10.4.6. Killing Others

Destroying other processes is almost as easy as creating a new one just kill it:

 int kill(pid_t pid, int signum);

pid should be the pid of the process to kill, and signum describes how to kill it. There are two choices^[10] for how to kill a child. You can use SIGTERM to terminate the process gently. This means that the process can ask the kernel to tell it when someone is trying to kill it so that it can terminate gracefully (saving files, for example). The process may also ignore this type of request for it to terminate and, instead, continue running. Using SIGKILL for the signum parameter kills the process immediately, no questions asked. If signum is zero, then kill() checks to see if the process calling kill() has the proper permissions, and returns zero if so and nonzero if its permissions are insufficient. This provides a way for a process to check the validity of a pid.

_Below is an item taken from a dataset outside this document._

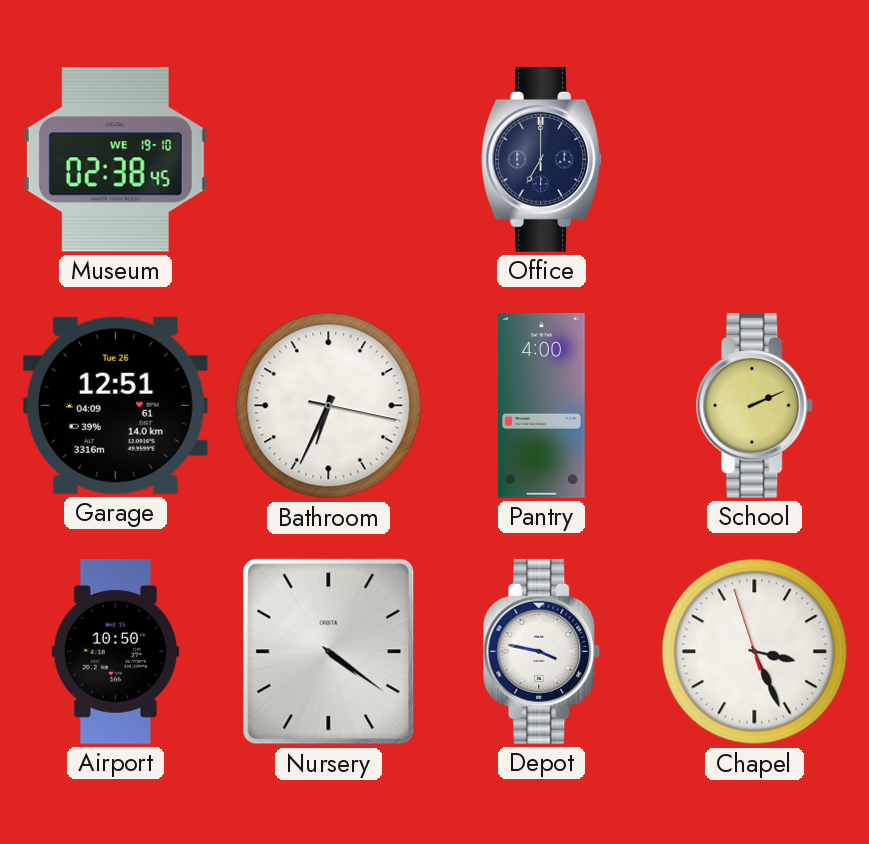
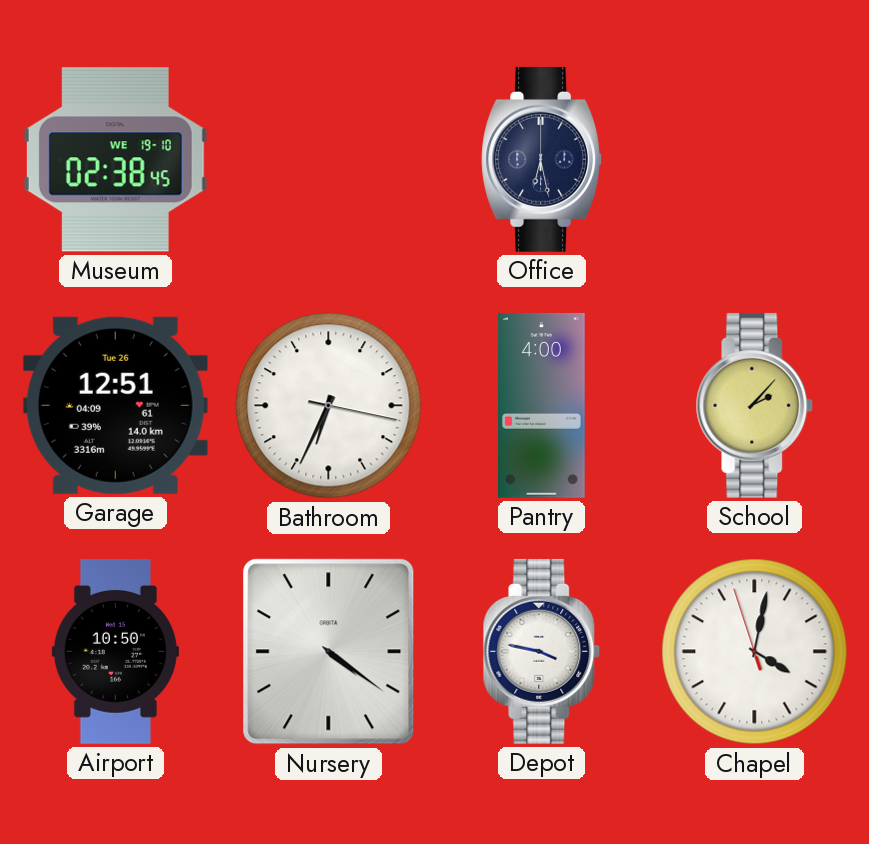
Office: 7:00 -> 6:28
School: 2:11 -> 2:07
Chapel: 3:25 -> 4:01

^[10] This is a gross oversimplification. kill() actually sends a signal, and signals are a complicated topic in their own right. See Chapter 12 for a complete description of what signals are and how to use them.

The pid parameter can take on four types of values under Linux.

`pid > 0`	The signal is sent to the process whose pid is `pid`. If no process exists with that pid, `ESRCH` is returned.
`pid < -1`	The signal is sent to all the processes in the process group whose pgid is `-pid`. For example, `kill(-5316, SIGKILL)` immediately terminates all the processes in process group 5316. This ability is used by job control shells, as discussed in Chapter 15.
`pid = 0`	The signal is sent to all the processes in the current process's process group.
`pid = -1`	The signal is sent to all the processes on the system except the init process. This is used during system shutdown.

Processes can normally kill() only processes that share the same effective user ID as themselves. There are two exceptions to this rule. First, processes with an effective uid of 0 may kill() any process on the system. Second, any process can send a SIGCONT signal to any other process in the same session.^[11]

^[11] This is to allow job control shells to restart processes that have changed their effective user ID. See chapter Chapter 15 for more information on job control.

10.4.7. Dumping Core

Although we just mentioned that passing SIGTERM and SIGKILL to kill() causes a process to terminate, you can use quite a few different values (Chapter 12 discusses all of them). Some of these, such as SIGABRT, cause the program to dump core before dying. A program's core dump contains a complete history of the state of the program when it died.^[12] Most debuggers, including gdb, can analyze a core file and tell you what the program was doing when it died, as well as let you inspect the defunct process's memory image. Core dumps end up in the process's current working directory in a file called (simply enough) core.

^[12] A once-popular form of computer memory consists of small iron rings arranged in a matrix, with each ring held in place by two wires that are used to sense and set the magnetic polarity of the ring. Each of the rings is called a core, and the whole thing is core memory. So a core dump is a copy of the state of the system's memory (or core) at a given time.

When a process has violated some of the system's requirements (such as trying to access memory that it is not allowed to access), the kernel terminates the process by calling an internal version of kill() with a parameter that causes a core dump. The kernel may kill a process for several reasons, including arithmetic violations, such as division by zero; the programs running illegal instructions; and the programs trying to access inaccessible regions of memory. This last case causes a segmentation fault, which results in the message segmentation fault (core dumped). If you do any reasonable amount of Linux programming, you are sure to tire of this message!

If a process's resource limit for core files is 0 (see page 120 for details on the core resource limit), no core file is generated.